What is it? Necessarily it is a studio apartment, but by the state of the exposed cables, the exposed skirting board, the wireframe kitchen unit and the sagging, joyless bed, I am inclined to say it's "a crime scene, directly after a ransacking";
Where is it? Paddington, the Euston of the west;
What is there to do locally? Paddington is just a sprawling train station with an esoteric interchange, a museum dedicated to a made-up bear and yet another one-size-fits-all glossy London street food market invented to try to lure tourists and food influencers, and that is it. Buy a skull-sized vegan donut and throw yourself in a canal. That is what there is to do in Paddington;
Alright, how much are they asking? £1,300 pcm;
I often think of dying in my sleep, and how pleasant that will be, and that is because my bed is a haven, a paradise, nirvana in blankets, and because I have 2 x special expensive pillows made of this strange bouncy sort of foam material that does not overheat when you sleep on it and fully supports your neck; 1 x duvet that cost me entirely too much from John fucking Lewis; 3 x blankets or quilts of various thicknesses and qualities that can be layered and unlayered according to the needs of the sleeper and the temperate climate of the room at night; 1 x premium-quality memory foam mattress topper from Groupon which, ngl, was an absolute ball-ache to haul home from work, I don’t know why I had it sent here; 1 x Egyptian cotton bedsheet w/ cover and pillow cases. Every time I go to sleep I cuddle up and wish for death, honestly. What a glorious place to be, my bed is. What a simply fantastic place to die.
In related news:
Longterm fans (???????????) of this column will recognise the calling card of the London property agent, here: two small towels folded neatly (-ish: these particular towels are actually quite carelessly folded) on the bed to suggest a hotel continental-style way of living, to truss up a shitty west London bedsit in the manner of a Parisian chamber. You can imagine ambassadors sleeping here, can't you? "M-my gosh!" an ambassador says, walking into this set-up. "I— it can’t be! Two small pink towels from Primark or maybe the homeware section of a Big Sainsbury's! The luxury! The unimaginable luxury! Are we at the Ritz?"

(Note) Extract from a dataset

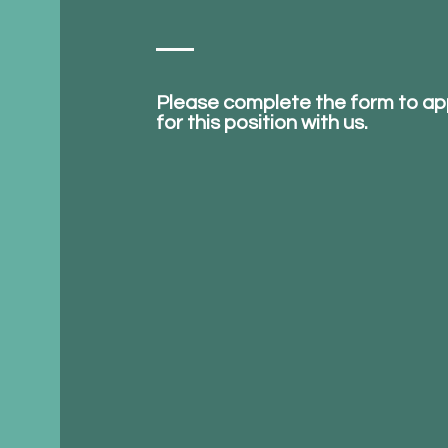
Please complete the form to ap
for this position with us.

But also, please pay attention to the bed: two flat pillows; one thin single duvet stretched over a double-width mattress; the mattress, raw beneath, sagging onto the two sad box frames; the general air of misery about the whole vista. Yes, we all want to die in bed, prone and comfortable. Apart from this bed. This bed would be a bad place to die.
I'm focusing too much on dying in bed: we haven't even got to the meat of this flat, which is the— well, I hesitate to use a word as strong as "kitchen", but there’s certainly a lot of metal frame doing a sort of impression of a kitchen:
Briefly imagine your life in this flat: you could run a sink full of water above an exposed pipe; store your one pan on a shelf beneath it; heat said pan on a Buzzfeed Tasty-style induction hob; go around a small bathroom alcove to gain access to your shower; walk sideways between your kitchen wireframe and the sofa that is inexplicably there, because you cannot walk directly into your flat from the front door at a normal gait; stare at your mess of black cables and what appears to be a fucking wall-mounted Megadrive as part of your entertainment system; put your fucking net curtains up properly; figure out a way to actually open your wardrobe doors while standing in front of them, because I can’t see any possible way of doing that; store things on your inexplicably huge and ominous French dresser; glue your skirting board back on; text your friends that no, you can’t come out tonight, you’re spending £1,300 a month to live here and you can’t afford to come out for pints; text your friends no, no don’t come over, honestly lads, you don’t have to come over with beers, there’s not really room for any—; ah, you’re all here, OK; yeah no if— just move that small pile of clothes off the bed – it’s easier for me to sleep next to a small pile of clothes than actually open the wardrobe every morning, you know how it is – yeah no, put it down on the floor with those pink towels; yeah, uh, no there’s no fridge so I can’t really cool these beers down but uhhh— maybe I could fill the bath with cold water and put them in there?; "How do I wash my clothes?" Heh, good question: clothes really don't need washing as often as you think, really, and also there’s a laundrette like only two tube stops over; "Why do I have an enormous and unnecessarily intimidating dresser in the corner that is seemingly only there to hold an iron I have, despite there being absolutely no visible ironing board in the entire house?" Hehe, another good one. Listen – boys I’m bushed! I absolutely have to sleep! Haha, see ya; See ya;
Yeah: sob yourself to sleep in your sagging hell bed and pray for Paddington to explode or, better, death.